Monday, July 7, 2008
Moldenke, the touring stinker, has filed a deed to purchase certain properties in the afterworld. Local legals say the properties do not exist. Moldenke says they do, at the edge of the city, and that he has seen them as recently as two nights ago. "They are vast. Their earth is black, rich and fecund," he told the City Moon. "It has arable soil, surprisingly rich in nutrients. A white cabbage grows there in profusion." With a wink to one of the Guards, the legal asked Moldenke, "This afterworld of yours. Do the wicked on Earth continue in their wickedness there, and the good in their goodness?"
Moldenke's answer: "Yes, in churches and nice homes. The wicked get worse, the good go bad, only the indifferent remain the same. The average Joe can't understand it."
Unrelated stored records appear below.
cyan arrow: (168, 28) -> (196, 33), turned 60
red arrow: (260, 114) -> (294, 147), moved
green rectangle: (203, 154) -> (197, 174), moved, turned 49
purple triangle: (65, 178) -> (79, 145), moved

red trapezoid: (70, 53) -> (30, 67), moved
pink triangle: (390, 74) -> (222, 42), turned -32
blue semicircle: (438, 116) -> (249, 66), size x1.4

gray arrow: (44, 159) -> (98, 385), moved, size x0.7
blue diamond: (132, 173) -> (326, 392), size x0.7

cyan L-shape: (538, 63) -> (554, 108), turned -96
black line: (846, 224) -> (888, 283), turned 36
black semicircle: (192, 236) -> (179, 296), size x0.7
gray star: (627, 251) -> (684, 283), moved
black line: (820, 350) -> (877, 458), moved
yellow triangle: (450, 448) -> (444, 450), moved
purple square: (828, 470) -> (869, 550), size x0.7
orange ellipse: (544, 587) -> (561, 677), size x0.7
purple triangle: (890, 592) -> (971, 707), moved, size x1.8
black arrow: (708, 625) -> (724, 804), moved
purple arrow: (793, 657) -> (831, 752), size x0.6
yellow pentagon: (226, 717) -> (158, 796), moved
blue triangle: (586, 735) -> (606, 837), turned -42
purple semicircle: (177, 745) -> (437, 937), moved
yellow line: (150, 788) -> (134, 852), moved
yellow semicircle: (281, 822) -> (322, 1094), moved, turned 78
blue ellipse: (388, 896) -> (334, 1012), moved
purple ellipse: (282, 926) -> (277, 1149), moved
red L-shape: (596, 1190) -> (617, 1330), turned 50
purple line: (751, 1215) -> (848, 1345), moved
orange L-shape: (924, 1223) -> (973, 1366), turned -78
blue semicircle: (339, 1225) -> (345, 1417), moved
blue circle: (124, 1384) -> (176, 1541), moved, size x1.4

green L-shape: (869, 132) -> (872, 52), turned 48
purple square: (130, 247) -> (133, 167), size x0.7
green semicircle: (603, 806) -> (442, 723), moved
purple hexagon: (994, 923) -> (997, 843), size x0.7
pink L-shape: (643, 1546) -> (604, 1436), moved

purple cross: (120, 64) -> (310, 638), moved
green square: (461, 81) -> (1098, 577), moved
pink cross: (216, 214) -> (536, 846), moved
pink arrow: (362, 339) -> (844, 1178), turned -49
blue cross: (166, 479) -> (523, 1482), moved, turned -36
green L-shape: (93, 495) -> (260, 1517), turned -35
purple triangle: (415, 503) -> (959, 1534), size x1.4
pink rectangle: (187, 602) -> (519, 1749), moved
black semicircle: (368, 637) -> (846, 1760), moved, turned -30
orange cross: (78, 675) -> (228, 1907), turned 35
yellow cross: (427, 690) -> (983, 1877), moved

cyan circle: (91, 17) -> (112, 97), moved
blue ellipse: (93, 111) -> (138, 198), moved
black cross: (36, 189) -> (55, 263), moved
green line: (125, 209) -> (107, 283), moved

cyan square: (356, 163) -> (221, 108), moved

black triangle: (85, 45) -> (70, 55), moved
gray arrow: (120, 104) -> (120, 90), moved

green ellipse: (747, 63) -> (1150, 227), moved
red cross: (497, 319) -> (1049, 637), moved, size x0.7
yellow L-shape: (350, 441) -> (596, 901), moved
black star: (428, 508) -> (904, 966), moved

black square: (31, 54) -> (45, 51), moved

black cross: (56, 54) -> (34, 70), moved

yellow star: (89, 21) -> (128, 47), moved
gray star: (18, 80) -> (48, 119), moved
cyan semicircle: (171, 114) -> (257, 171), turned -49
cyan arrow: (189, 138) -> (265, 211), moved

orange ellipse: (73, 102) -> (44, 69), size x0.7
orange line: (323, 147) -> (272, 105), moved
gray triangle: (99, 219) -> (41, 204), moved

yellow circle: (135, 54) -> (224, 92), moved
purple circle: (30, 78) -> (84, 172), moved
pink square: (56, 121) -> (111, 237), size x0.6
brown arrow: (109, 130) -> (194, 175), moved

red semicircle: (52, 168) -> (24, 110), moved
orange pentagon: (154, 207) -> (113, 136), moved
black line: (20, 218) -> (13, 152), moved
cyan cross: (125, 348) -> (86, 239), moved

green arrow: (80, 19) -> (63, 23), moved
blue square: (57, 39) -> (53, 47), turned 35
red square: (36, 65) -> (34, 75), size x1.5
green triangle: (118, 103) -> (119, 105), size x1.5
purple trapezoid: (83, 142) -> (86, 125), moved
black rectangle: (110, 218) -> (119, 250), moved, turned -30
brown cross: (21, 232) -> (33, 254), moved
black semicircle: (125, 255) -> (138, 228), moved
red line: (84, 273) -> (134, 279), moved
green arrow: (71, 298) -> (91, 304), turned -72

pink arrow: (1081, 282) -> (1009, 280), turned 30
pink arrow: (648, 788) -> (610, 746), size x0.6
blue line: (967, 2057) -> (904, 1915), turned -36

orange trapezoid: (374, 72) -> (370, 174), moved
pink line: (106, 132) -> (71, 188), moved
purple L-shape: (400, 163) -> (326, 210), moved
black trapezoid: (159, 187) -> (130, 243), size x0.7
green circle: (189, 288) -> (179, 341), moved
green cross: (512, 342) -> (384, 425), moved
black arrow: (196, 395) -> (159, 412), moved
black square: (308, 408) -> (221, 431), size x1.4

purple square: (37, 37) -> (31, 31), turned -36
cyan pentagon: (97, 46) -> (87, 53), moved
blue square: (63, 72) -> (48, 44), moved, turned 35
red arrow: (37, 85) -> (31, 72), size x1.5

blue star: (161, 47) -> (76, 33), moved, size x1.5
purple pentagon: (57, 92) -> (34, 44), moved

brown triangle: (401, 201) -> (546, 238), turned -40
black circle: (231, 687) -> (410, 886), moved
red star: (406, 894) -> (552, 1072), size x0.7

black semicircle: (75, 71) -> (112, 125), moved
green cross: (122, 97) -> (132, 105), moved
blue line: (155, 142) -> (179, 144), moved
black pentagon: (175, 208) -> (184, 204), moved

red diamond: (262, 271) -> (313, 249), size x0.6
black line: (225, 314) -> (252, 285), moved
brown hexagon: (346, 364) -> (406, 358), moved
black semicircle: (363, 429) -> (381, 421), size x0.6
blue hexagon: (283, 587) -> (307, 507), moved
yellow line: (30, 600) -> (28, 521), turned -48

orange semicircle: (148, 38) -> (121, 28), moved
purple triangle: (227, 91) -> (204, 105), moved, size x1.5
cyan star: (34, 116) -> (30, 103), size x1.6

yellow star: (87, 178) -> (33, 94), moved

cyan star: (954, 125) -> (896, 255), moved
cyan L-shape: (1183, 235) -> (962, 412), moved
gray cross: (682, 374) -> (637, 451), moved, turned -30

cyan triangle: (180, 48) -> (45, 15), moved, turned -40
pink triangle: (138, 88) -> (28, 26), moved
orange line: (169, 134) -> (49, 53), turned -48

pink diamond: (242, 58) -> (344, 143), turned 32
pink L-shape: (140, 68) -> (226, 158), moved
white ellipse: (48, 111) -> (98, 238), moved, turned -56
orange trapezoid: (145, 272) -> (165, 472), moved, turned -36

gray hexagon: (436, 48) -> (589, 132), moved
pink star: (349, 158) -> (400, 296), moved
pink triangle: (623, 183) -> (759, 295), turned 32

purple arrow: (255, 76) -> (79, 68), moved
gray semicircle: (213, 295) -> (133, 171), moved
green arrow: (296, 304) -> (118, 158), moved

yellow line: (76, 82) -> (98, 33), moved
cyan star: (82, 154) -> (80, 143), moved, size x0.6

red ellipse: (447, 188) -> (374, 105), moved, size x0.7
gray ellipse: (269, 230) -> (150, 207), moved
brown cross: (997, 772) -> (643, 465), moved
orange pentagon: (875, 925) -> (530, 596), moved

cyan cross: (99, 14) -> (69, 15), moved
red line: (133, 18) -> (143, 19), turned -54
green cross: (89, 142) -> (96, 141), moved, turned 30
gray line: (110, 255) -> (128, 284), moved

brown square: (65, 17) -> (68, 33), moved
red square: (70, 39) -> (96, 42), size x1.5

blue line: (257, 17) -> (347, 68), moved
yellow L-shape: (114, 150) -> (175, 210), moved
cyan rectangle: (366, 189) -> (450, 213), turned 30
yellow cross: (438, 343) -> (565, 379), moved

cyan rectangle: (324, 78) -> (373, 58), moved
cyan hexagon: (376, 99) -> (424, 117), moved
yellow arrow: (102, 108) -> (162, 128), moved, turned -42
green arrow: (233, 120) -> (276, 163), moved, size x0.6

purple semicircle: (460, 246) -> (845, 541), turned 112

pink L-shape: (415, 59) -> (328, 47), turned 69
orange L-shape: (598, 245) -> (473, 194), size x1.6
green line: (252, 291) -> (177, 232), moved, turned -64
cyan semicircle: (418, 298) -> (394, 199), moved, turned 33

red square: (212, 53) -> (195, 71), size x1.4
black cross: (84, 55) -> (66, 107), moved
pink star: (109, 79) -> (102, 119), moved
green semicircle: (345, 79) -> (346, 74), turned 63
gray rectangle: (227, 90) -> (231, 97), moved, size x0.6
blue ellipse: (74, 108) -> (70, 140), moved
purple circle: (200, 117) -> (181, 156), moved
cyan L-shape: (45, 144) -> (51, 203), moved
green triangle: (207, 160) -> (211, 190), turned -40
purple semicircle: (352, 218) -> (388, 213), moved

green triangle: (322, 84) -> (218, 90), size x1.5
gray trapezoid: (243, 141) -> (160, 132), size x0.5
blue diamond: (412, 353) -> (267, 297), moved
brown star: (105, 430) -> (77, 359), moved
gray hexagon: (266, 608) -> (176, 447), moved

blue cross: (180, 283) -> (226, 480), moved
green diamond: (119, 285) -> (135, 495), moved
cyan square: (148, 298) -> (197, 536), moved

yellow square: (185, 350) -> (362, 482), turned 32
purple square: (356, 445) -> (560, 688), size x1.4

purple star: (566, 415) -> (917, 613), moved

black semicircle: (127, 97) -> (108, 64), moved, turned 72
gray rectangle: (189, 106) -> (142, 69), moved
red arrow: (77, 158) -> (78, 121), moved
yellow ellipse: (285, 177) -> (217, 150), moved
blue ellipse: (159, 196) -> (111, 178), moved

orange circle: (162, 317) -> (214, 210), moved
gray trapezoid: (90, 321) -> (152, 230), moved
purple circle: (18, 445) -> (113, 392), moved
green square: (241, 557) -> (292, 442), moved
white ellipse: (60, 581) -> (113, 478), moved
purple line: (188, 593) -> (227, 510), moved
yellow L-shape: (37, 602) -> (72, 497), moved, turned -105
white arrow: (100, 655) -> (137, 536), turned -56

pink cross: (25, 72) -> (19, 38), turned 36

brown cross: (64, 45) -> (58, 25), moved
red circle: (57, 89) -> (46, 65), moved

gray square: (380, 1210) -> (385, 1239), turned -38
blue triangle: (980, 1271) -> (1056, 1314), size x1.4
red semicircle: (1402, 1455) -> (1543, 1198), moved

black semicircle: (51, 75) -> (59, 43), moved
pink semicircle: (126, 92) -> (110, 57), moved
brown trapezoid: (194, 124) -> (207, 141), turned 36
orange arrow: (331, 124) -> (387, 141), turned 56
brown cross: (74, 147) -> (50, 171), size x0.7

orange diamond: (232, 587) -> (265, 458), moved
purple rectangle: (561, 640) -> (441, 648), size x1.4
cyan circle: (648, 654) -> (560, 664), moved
- David Ohle, The Pisstown Chaos
The Pisstown Parasite has transformed masses of people into stinking, decaying wanderers. An all-powerful leader, Reverend Hooker, American Divine, is continually shifting people all over the place, from Pisstown to Indian Apple to Bum Bay to Permanganate Island, at random.
Folks don't drink beer. They drink Jake. They don't smoke pot. They eat willywhack. They don't drive cars. They pedal Q-peds. They live off of imp-meat, starch bars and urpmeal bread. Water is usually contaminated. Corruption is widespread. Manners are crude.
The Balls family-Mildred and her two grandchildren, Ophelia and Roe-are torn from their wealthy estate through Reverend Hooker's shifting program and kept on their toes by the whims of circumstance and Hooker's fickle, impulsive decrees.
Characters come to accept their fates, protecting their sanity through passivity as their lives bounce from one random occurrence to another. Order isn't expected. Resistance seems useless.
This dystopian world that 66-year-old Lawrence author David Ohle has created in his third novel, The Pisstown Chaos, may take a while to acclimate to, but once this occurs there is a profound joy to be discovered in being enveloped by it.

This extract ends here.